By Susan E. Orosz, Ph.D., DVM, Dipl. ABVP (Avian), Dipl. ECAMS and Kirk C. Klasing, MS, Ph.D.
Macaw parrots need specific foods to provide energy to get through the day. Courtesy Cathy Custiclero, Florida
Pet macaws need a variety of foods to meet their daily nutrient requirements, whereas wild macaws often eat specialized items. Feed your macaw some fresh veggies along with a base pellet or balanced food diet supplemented with nuts.
As the largest of the parrot species, macaws need specific foods to fuel them through their lives. The type of food consumed by a bird is a valuable classification tool. For example, most of the psittacine birds in their wild habitats predominantly eat the nutritious parts of plants such as fruits, seeds and nectars, often from palm trees.
The proportion of the foods chosen by macaws depends on their ecological niche. For example, the red-fronted macaw, regent’s parrot and scarlet macaw predominantly eat fruit and seeds (frugivorous/granivorus) diets. In contrast, the green-winged macaw is a frugivore, eating largely palm nuts, seeds and fruits.
The seeds, nuts and fruits consumed by wild macaws are usually of the high-fat-and-protein and low-carbohydrate variety. The fruits they consume are typically low in sugars like sucrose. The individual items selected by a wild macaw varies over time depending on many factors, such as availability, which is dependent on the season and the area in which the bird resides; the sex of the bird; whether or not it is producing eggs and chicks; and age.
In addition to the natural foods that they consume, macaws might also eat non-native foods introduced into a region. Red-fronted macaws eat grain crops and plant materials from introduced ornamental and fruit trees.
Macaws use taste and sight to determine whether or not to eat a particular food. However, their tasting ability might not be their biggest strength; they have far fewer taste receptors than humans (approximately 350 compared to 9,000 in humans). Still, these taste receptors play an important function. Studies suggest that birds are sensitive to “ecologically relevant” compounds important to survival. They have taste receptors that aid the recognition of toxic food components, which causes them to avoid that food.
In addition, macaws might be able to determine whether the food they are tasting is rich in essential nutrients like protein. Food preferences might also change depending on the nutritional status of the bird.
Birds possess much greater visual acuity than humans. This is due in part to the relationship of cells in the back of the retina. Each cone cell is directly hooked up to a ganglion cell that forms the optic nerve, which results in increased pixel power helping birds to see very clearly. Birds also see into the near ultra-violet spectrum while we humans cannot. This advantage might allow birds to determine whether an item is ripe without tasting it.
Companion Macaw Diets
Providing companion birds a healthy diet requires more thought than you might expect. If you were able to obtain wild foods fresh from the jungle ideally suited for macaws, you could still get it wrong.
Wild birds eat more than companion birds to satisfy their calorie requirements, but the need for amino acids, minerals and vitamins is constant. As a result, concentrations (g/kg) of amino acids, vitamins and minerals must be higher in home or aviary diets, and food items that might be adequate for a wild bird could be inadequate for the same species of bird in a home setting.
The nutritional characteristics of food items from domestically grown plants are often very different from those of native plants. In general, seeds from domestic plants have more carbohydrate and lower protein than wild seeds. Similarly, domestic fruits and vegetables have more sugar and water but are lower in other essential nutrients compared to their wild relatives. Both research and clinical experiences show that domestic seeds must be supplemented when used as the basis for diets of psittacine birds.

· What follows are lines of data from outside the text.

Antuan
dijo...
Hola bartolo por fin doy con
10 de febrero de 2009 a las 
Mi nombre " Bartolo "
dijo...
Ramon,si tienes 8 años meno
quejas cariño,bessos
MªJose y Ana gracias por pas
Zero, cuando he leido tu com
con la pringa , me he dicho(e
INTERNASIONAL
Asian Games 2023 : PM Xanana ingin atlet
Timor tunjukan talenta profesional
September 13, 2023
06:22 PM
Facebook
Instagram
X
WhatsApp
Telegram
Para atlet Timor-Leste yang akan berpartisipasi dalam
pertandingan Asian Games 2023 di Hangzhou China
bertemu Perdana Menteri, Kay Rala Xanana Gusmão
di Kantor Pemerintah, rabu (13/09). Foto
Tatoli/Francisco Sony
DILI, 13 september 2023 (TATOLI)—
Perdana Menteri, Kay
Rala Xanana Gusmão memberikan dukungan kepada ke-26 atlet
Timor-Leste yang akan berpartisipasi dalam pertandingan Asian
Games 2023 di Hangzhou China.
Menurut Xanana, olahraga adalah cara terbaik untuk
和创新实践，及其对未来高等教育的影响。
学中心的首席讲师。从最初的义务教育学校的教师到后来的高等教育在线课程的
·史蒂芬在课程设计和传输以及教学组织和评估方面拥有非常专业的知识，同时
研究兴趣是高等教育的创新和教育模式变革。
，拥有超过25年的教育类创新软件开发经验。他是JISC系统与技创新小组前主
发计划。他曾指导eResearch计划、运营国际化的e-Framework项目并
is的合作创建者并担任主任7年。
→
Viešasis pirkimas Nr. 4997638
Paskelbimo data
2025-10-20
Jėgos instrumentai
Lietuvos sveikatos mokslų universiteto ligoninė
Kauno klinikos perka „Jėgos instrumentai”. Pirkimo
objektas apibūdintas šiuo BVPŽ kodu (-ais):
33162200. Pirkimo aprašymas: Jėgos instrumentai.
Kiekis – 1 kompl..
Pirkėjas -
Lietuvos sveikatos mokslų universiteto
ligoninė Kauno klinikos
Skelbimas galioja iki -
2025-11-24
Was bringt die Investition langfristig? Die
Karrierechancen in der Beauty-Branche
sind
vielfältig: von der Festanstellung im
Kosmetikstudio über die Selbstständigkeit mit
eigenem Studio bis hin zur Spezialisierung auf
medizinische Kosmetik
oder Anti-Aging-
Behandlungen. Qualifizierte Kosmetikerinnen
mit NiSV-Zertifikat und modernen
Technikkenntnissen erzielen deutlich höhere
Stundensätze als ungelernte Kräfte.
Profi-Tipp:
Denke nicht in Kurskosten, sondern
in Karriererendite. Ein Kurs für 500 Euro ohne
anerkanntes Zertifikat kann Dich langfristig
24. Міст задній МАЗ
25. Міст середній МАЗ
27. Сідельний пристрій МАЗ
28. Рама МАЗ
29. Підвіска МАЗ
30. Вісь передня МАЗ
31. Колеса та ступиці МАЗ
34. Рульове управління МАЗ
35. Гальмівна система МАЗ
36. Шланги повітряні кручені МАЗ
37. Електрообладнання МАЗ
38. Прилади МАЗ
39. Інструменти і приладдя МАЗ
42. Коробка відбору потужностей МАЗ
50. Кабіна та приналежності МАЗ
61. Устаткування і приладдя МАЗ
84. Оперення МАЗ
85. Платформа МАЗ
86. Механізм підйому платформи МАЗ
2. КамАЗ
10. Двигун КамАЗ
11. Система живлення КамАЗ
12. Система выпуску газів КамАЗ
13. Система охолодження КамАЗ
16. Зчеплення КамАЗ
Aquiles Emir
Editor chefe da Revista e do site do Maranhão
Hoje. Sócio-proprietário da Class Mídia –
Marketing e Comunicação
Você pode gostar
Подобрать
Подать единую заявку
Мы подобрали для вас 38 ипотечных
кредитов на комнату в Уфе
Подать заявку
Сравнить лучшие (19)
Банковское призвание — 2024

Another dietary approach is to provide nutrients at levels above the estimated requirements to ensure that the bird ingests enough of the nutrients. This is often accomplished by feeding a pelleted or extruded mixture in combination with supplements of fresh food. These foods process dietary ingredients together in a way that the bird cannot pick and choose parts of the mixture. There is no “good” or “bad” part to a pellet, and the pellet mix contains all of the nutrients. The use of pelleted diets has been shown to optimize reproduction and health.
Our knowledge continues to improve as we build upon the existing base for poultry to better understand the specific requirements for parrot species such as macaws. Research results to date indicate that psittacines require less energy, protein and calcium than poultry, throughout all stages of the life cycle. Trace nutrient and vitamin requirements recommended by the National Research Council for poultry have not been demonstrated to be either deficient or toxic in psittacine birds. We do know that diets based on unsupplemented domestic food items are nutritionally incomplete.

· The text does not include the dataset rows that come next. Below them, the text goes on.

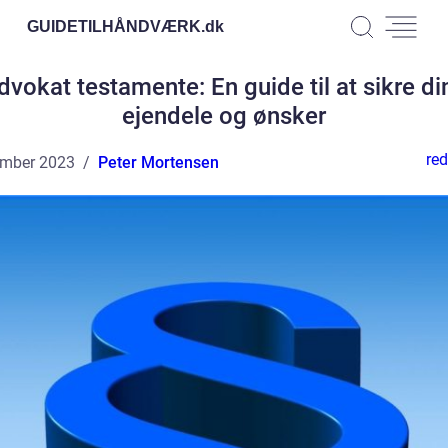
GUIDETILHÅNDVÆRK.
dk
dvokat testamente: En guide til at sikre di
ejendele og ønsker
red
ember 2023
Peter Mortensen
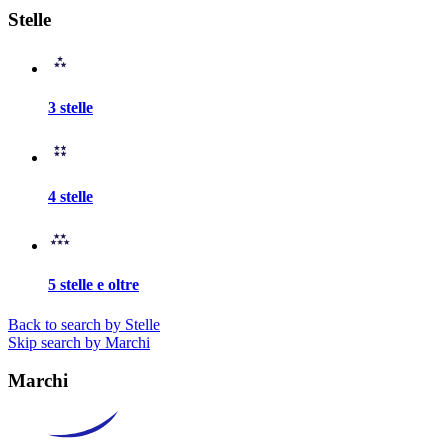
Stelle
3 stelle
4 stelle
5 stelle e oltre
Back to search by Stelle
Skip search by Marchi
Marchi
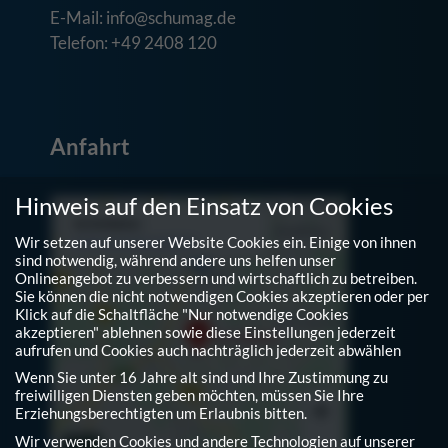
E-Mail: info@schumag.de
Telefon: +49 2408 120
Anfahrt
Hinweis auf den Einsatz von Cookies
Wir setzen auf unserer Website Cookies ein. Einige von ihnen
sind notwendig, während andere uns helfen unser
Onlineangebot zu verbessern und wirtschaftlich zu betreiben.
Sie können die nicht notwendigen Cookies akzeptieren oder per
Klick auf die Schaltfläche "Nur notwendige Cookies
akzeptieren" ablehnen sowie diese Einstellungen jederzeit
aufrufen und Cookies auch nachträglich jederzeit abwählen
Wenn Sie unter 16 Jahre alt sind und Ihre Zustimmung zu
freiwilligen Diensten geben möchten, müssen Sie Ihre
Erziehungsberechtigten um Erlaubnis bitten.
Wir verwenden Cookies und andere Technologien auf unserer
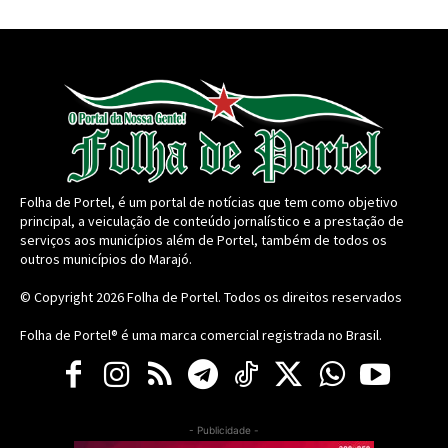
Folha de Portel, é um portal de notícias que tem como objetivo
principal, a veiculação de conteúdo jornalístico e a prestação de
serviços aos municípios além de Portel, também de todos os
outros municípios do Marajó.
© Copyright 2026
Folha de Portel
. Todos os direitos reservados
Folha de Portel® é uma marca comercial registrada no Brasil.
- Publicidade -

Diets for companion macaws require higher concentrations (g/kg) of amino acids, vitamins and minerals than are found in wild foods. The use of pellets or balanced foods that are formulated to contain nutrient levels above the estimated requirements seem to be our best option at this time. That does not mean that we understand what every bird species needs, but it is a start in helping these wonderful birds lead healthy lives as companion birds.